Wednesday, May 9, 2012

New Millennial Economics, Part Two

Ross Jackson, Occupy World Street: A Global Roadmap for Radical Economic and Political Reform

Last year’s Occupy Wall Street movement was branded aimless by its critics because many participants brought a range of topics to the table. But it was linked by shared opposition to the softening of ethics and restraint in the financial services sector. As more and more activists have yoked their cart to that movement, we have seen a surge in the opinion that a tiny minority of our population regards the mass of humanity as a resource to consume.

Ross Jackson asserts that Western society—and, in a globalized culture, all other societies with it—has already begun to collapse. Just because we can’t see it, just because it isn’t a rapid catastrophe, doesn’t mean it isn’t happening. If we consider human society worth saving, we must bolster it right now, before the problem gets any worse. Unfortunately, we cannot repair society by doing more of what originally got us into this fix.

The economic crisis that originally motivated the Occupy Wall Street movement is, to Jackson, a symptom of a larger, more pervasive problem. Industrial society is founded on a large number of false premises: infinite growth on a finite planet, personal ambition as an economic motivator, limitless energy in the form of hydrocarbons, and technology to plug the hole when hydrocarbons run out. All these false promises show off the rot at the heart of our culture.

Jackson carefully dismantles the false suppositions at the core of today’s commercial empire, the disastrous consequences the status quo has created, and the techniques they have used to numb us to the situation. His highly technical discursion may intimidate some readers, yet he paces it so well that it unfolds like a thriller novel. Stick with him; the payoff more than justifies the setup.

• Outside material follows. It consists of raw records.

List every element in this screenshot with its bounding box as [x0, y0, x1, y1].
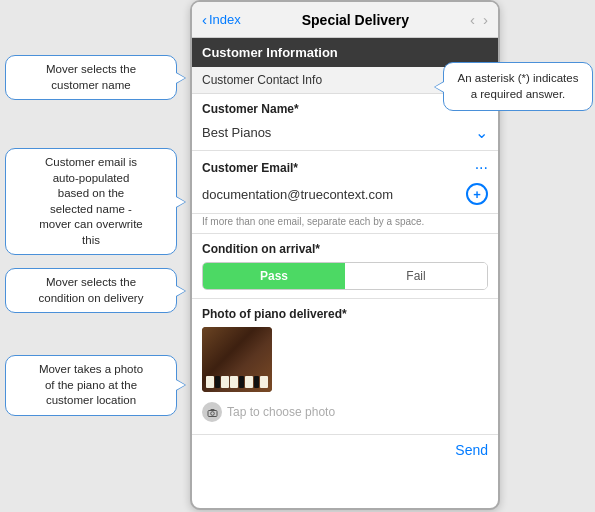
page-wrapper: Mover selects the customer name Customer… [0, 0, 595, 512]
bubble-condition: Mover selects the condition on delivery [5, 268, 177, 313]
nav-back-label[interactable]: Index [209, 12, 241, 27]
camera-icon [202, 402, 222, 422]
condition-pass-option[interactable]: Pass [203, 263, 345, 289]
customer-name-value: Best Pianos [202, 125, 271, 140]
nav-title: Special Delivery [302, 12, 409, 28]
customer-email-label: Customer Email* [202, 161, 298, 175]
bubble-arrow-condition [176, 285, 186, 297]
piano-key-7 [254, 376, 259, 388]
piano-key-5 [239, 376, 244, 388]
bubble-customer-name: Mover selects the customer name [5, 55, 177, 100]
bubble-asterisk: An asterisk (*) indicates a required ans… [443, 62, 593, 111]
piano-thumbnail [202, 327, 272, 392]
bubble-arrow-asterisk [434, 81, 444, 93]
email-options-icon[interactable]: ··· [475, 159, 488, 177]
condition-toggle[interactable]: Pass Fail [202, 262, 488, 290]
piano-key-4 [230, 376, 238, 388]
piano-image [202, 327, 272, 392]
dropdown-arrow-icon: ⌄ [475, 123, 488, 142]
svg-rect-2 [210, 409, 214, 411]
send-row: Send [192, 434, 498, 465]
tap-choose-label[interactable]: Tap to choose photo [227, 405, 335, 419]
bubble-arrow-customer-name [176, 72, 186, 84]
nav-back-button[interactable]: ‹ Index [202, 11, 241, 28]
piano-keys-decoration [206, 376, 268, 388]
condition-section: Condition on arrival* Pass Fail [192, 234, 498, 299]
photo-label: Photo of piano delivered* [202, 307, 488, 321]
piano-key-3 [221, 376, 229, 388]
customer-email-value[interactable]: documentation@truecontext.com [202, 187, 466, 202]
piano-key-8 [260, 376, 268, 388]
piano-key-2 [215, 376, 220, 388]
bubble-photo: Mover takes a photo of the piano at the … [5, 355, 177, 416]
photo-section: Photo of piano delivered* [192, 299, 498, 434]
condition-label: Condition on arrival* [202, 242, 488, 256]
nav-bar: ‹ Index Special Delivery ‹ › [192, 2, 498, 38]
bubble-arrow-photo [176, 379, 186, 391]
bubble-customer-email: Customer email is auto-populated based o… [5, 148, 177, 255]
customer-email-hint: If more than one email, separate each by… [192, 214, 498, 234]
nav-arrows: ‹ › [470, 11, 488, 28]
customer-email-label-row: Customer Email* ··· [192, 151, 498, 180]
nav-prev-icon[interactable]: ‹ [470, 11, 475, 28]
customer-email-value-row: documentation@truecontext.com + [192, 180, 498, 214]
bubble-arrow-customer-email [176, 196, 186, 208]
chevron-left-icon: ‹ [202, 11, 207, 28]
send-button[interactable]: Send [455, 442, 488, 458]
piano-key-1 [206, 376, 214, 388]
customer-name-label: Customer Name* [202, 102, 299, 116]
tap-choose-row[interactable]: Tap to choose photo [202, 398, 488, 426]
condition-fail-option[interactable]: Fail [345, 263, 487, 289]
piano-key-6 [245, 376, 253, 388]
svg-point-1 [210, 411, 214, 415]
nav-next-icon[interactable]: › [483, 11, 488, 28]
customer-name-value-row[interactable]: Best Pianos ⌄ [192, 119, 498, 151]
add-email-icon[interactable]: + [466, 183, 488, 205]
customer-email-section: Customer Email* ··· documentation@trueco… [192, 151, 498, 234]
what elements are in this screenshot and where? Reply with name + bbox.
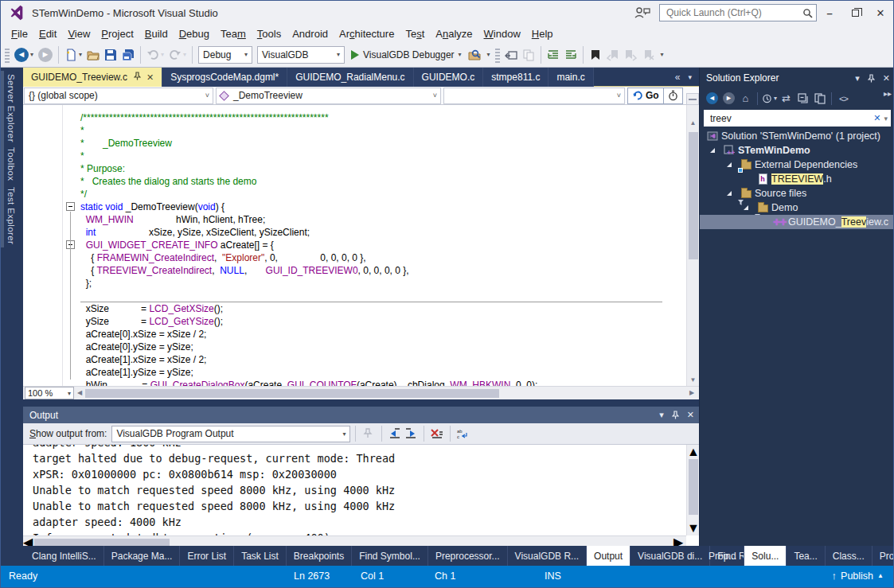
- quick-launch-input[interactable]: [665, 6, 802, 19]
- output-title-bar[interactable]: Output ▾ ✕: [23, 407, 699, 423]
- previous-bookmark-button[interactable]: [604, 45, 622, 64]
- output-vscroll-thumb[interactable]: [689, 459, 698, 515]
- menu-item-help[interactable]: Help: [526, 26, 559, 41]
- editor-vscroll-thumb[interactable]: [689, 132, 698, 259]
- solution-search-box[interactable]: ✕ ▾: [704, 110, 891, 127]
- panel-tab-prop-[interactable]: Prop...: [701, 546, 744, 566]
- next-bookmark-button[interactable]: [622, 45, 639, 64]
- bottom-tab-preprocessor-[interactable]: Preprocessor...: [428, 546, 508, 566]
- sync-with-active-document-button[interactable]: ⇄: [779, 92, 794, 106]
- editor-tab-stmpe811-c[interactable]: stmpe811.c: [483, 68, 549, 87]
- redo-button[interactable]: ▾: [166, 45, 189, 64]
- tab-scroll-left-icon[interactable]: «: [675, 72, 681, 83]
- tree-row[interactable]: Demo: [700, 201, 894, 215]
- solution-platform-combo[interactable]: VisualGDB▾: [257, 46, 345, 64]
- navigate-to-container-button[interactable]: [502, 45, 520, 64]
- tool-tab-test-explorer[interactable]: Test Explorer: [1, 184, 18, 247]
- status-line-number[interactable]: Ln 2673: [294, 570, 330, 582]
- tree-row[interactable]: ✚✚GUIDEMO_Treeview.c: [700, 215, 894, 229]
- restore-button[interactable]: [842, 1, 868, 25]
- editor-tab-guidemo-treeview-c[interactable]: GUIDEMO_Treeview.c✕: [23, 68, 162, 87]
- se-toolbar-overflow[interactable]: ▸▸: [884, 89, 892, 98]
- find-message-button[interactable]: [361, 426, 377, 442]
- menu-item-analyze[interactable]: Analyze: [430, 26, 478, 41]
- editor-tab-guidemo-c[interactable]: GUIDEMO.c: [414, 68, 484, 87]
- solution-explorer-title-bar[interactable]: Solution Explorer ▾ ✕: [700, 68, 894, 88]
- fold-collapse-icon[interactable]: [66, 202, 75, 211]
- symbol-search-input[interactable]: [448, 89, 607, 102]
- tree-row[interactable]: External Dependencies: [700, 158, 894, 172]
- tool-tab-server-explorer[interactable]: Server Explorer: [1, 71, 18, 146]
- bottom-tab-error-list[interactable]: Error List: [180, 546, 234, 566]
- menu-item-view[interactable]: View: [62, 26, 96, 41]
- navigate-forward-button[interactable]: ►: [36, 45, 55, 64]
- new-file-button[interactable]: ▾: [62, 45, 84, 64]
- find-in-files-button[interactable]: [466, 45, 483, 64]
- menu-item-team[interactable]: Team: [215, 26, 252, 41]
- tree-row[interactable]: hTREEVIEW.h: [700, 172, 894, 186]
- open-file-button[interactable]: [84, 45, 102, 64]
- close-icon[interactable]: ✕: [146, 72, 154, 83]
- scroll-right-arrow[interactable]: ▶: [686, 387, 697, 399]
- solution-configuration-combo[interactable]: Debug▾: [198, 46, 252, 64]
- scroll-down-arrow[interactable]: ▼: [687, 521, 700, 535]
- menu-item-tools[interactable]: Tools: [252, 26, 287, 41]
- clear-all-button[interactable]: [429, 426, 445, 442]
- se-forward-button[interactable]: ►: [721, 92, 736, 106]
- pending-changes-filter-button[interactable]: ▾: [762, 92, 777, 106]
- close-button[interactable]: ✕: [868, 1, 893, 25]
- toolbar-grip[interactable]: [5, 47, 10, 63]
- tab-list-dropdown-icon[interactable]: ▾: [688, 73, 692, 81]
- editor-hscroll-thumb[interactable]: [85, 389, 499, 398]
- tool-tab-toolbox[interactable]: Toolbox: [1, 144, 18, 184]
- window-position-icon[interactable]: ▾: [855, 73, 860, 84]
- show-all-files-button[interactable]: [812, 92, 827, 106]
- menu-item-architecture[interactable]: Architecture: [334, 26, 400, 41]
- indent-decrease-button[interactable]: [545, 45, 562, 64]
- editor-zoom-combo[interactable]: 100 %▾: [25, 387, 74, 399]
- minimize-button[interactable]: –: [817, 1, 842, 25]
- toolbar-overflow-button-2[interactable]: ▾: [657, 45, 666, 64]
- clear-search-icon[interactable]: ✕: [873, 113, 880, 123]
- menu-item-project[interactable]: Project: [96, 26, 139, 41]
- menu-item-debug[interactable]: Debug: [174, 26, 215, 41]
- next-message-button[interactable]: [403, 426, 419, 442]
- bottom-tab-task-list[interactable]: Task List: [234, 546, 287, 566]
- pin-icon[interactable]: [672, 411, 679, 419]
- start-debugging-button[interactable]: VisualGDB Debugger ▾: [347, 49, 466, 60]
- tree-expander-icon[interactable]: [727, 162, 732, 167]
- view-code-button[interactable]: <>: [836, 92, 851, 106]
- status-column[interactable]: Col 1: [361, 570, 384, 582]
- toolbar-overflow-button[interactable]: ▾: [483, 45, 493, 64]
- scroll-up-arrow[interactable]: ▲: [687, 118, 699, 129]
- editor-splitter-grip[interactable]: [686, 93, 699, 105]
- member-combo[interactable]: _DemoTreeview˅: [216, 88, 441, 104]
- output-vertical-scrollbar[interactable]: ▲ ▼: [686, 445, 699, 535]
- symbol-search-combo[interactable]: ˅: [443, 88, 625, 104]
- word-wrap-button[interactable]: abc: [455, 426, 471, 442]
- output-source-combo[interactable]: VisualGDB Program Output▾: [111, 426, 350, 442]
- output-text-area[interactable]: adapter speed: 1800 kHztarget halted due…: [23, 445, 686, 535]
- panel-splitter[interactable]: [23, 399, 699, 407]
- indent-increase-button[interactable]: [562, 45, 580, 64]
- tree-row[interactable]: Solution 'STemWinDemo' (1 project): [700, 129, 894, 143]
- bottom-tab-breakpoints[interactable]: Breakpoints: [287, 546, 352, 566]
- previous-message-button[interactable]: [387, 426, 403, 442]
- copy-reference-button[interactable]: [520, 45, 537, 64]
- undo-button[interactable]: ▾: [144, 45, 166, 64]
- editor-tab-sysprogscodemap-dgml-[interactable]: SysprogsCodeMap.dgml*: [162, 68, 287, 87]
- scroll-left-arrow[interactable]: ◀: [74, 387, 85, 399]
- tree-row[interactable]: Source files: [700, 186, 894, 201]
- status-character[interactable]: Ch 1: [435, 570, 455, 582]
- panel-tab-class-[interactable]: Class...: [826, 546, 873, 566]
- menu-item-window[interactable]: Window: [478, 26, 526, 41]
- window-position-icon[interactable]: ▾: [659, 410, 664, 420]
- scope-combo[interactable]: {} (global scope)˅: [24, 88, 213, 104]
- bottom-tab-visualgdb-di-[interactable]: VisualGDB di...: [630, 546, 710, 566]
- se-back-button[interactable]: ◄: [705, 92, 720, 106]
- bottom-tab-find-symbol-[interactable]: Find Symbol...: [352, 546, 428, 566]
- quick-launch-box[interactable]: [659, 4, 817, 21]
- collapse-all-button[interactable]: [795, 92, 810, 106]
- save-all-button[interactable]: [119, 45, 137, 64]
- clear-bookmarks-button[interactable]: [639, 45, 657, 64]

Where it would be easy to accuse and cast aspersions, Jackson goes further: he proposes solutions. He warns us that our problems may well get worse before they get better, and that we will have to sacrifice our post-Enlightenment notions of freedom, which are arrogant and, he notes thoroughly, fairly recent. But the self-seeking, international anarchy, and complexity we live with today can—must, Jackson says—give over to commonsense remedies.

Although he deals with political concerns, Danish-Canadian Jackson does not weigh in on American partisan concerns. Rather, he concerns himself with a much older sense of the word “politics,” meaning the way ordinary people relate to institutions of power. And those institutions, in his telling, have become extremely powerful. Only by exercising massive authority can they convince us to accept systems that leave us so thoroughly disfranchised.

We see this when we examine how the economy really works. When we measure the economy according to how well people are doing as individuals, we see that we have remained largely stagnant since 1970, and have even gone backward. Conventional economists measure the activity of an economy, but this overlooks that the marginal expense of maintaining the status quo has become crushingly expensive.

But if we push the premises of the current economy to its logical conclusions, such expenses seem inevitable. The rapid wealth increase since the early Industrial Revolution has relied on cheap, bountiful hydrocarbons—which, even by the most optimistic estimates, are more than half exhausted. Our manufactures, our domestic comforts, even our agricultural bounty depend on a resource that is now officially running out.

Jackson counters these realities with a hard proposal for a managed transition to what comes next. We cannot, he says, fall into the next stage of human civilization accidentally. That attitude first got us into this mess. Instead, we need to take a proactive approach, and Jackson lays one out before the extreme catastrophe.

My one concern is that Jackson takes on what appear to be a large number of issues. Though he creates a solid case that the many risks he warns about represent a single umbrella problem, I fear that less dedicated readers may lapse into compassion fatigue. If environment, injustice, poverty, exploitation, and war are all symptoms of one disease, Jackson could spend more time on fewer concerns, without risking burning out casual readers.

But for those dedicated to combating today’s problems, Jackson’s vision offers hope that our situation has not become impassable. Humans created this crisis, and though some scars may never completely heal, humans can repair what we have broken. We know, regardless our our political persuasion, that the signs show our status quo cannnot remain. Jackson gives us tools to hopefully set the world right.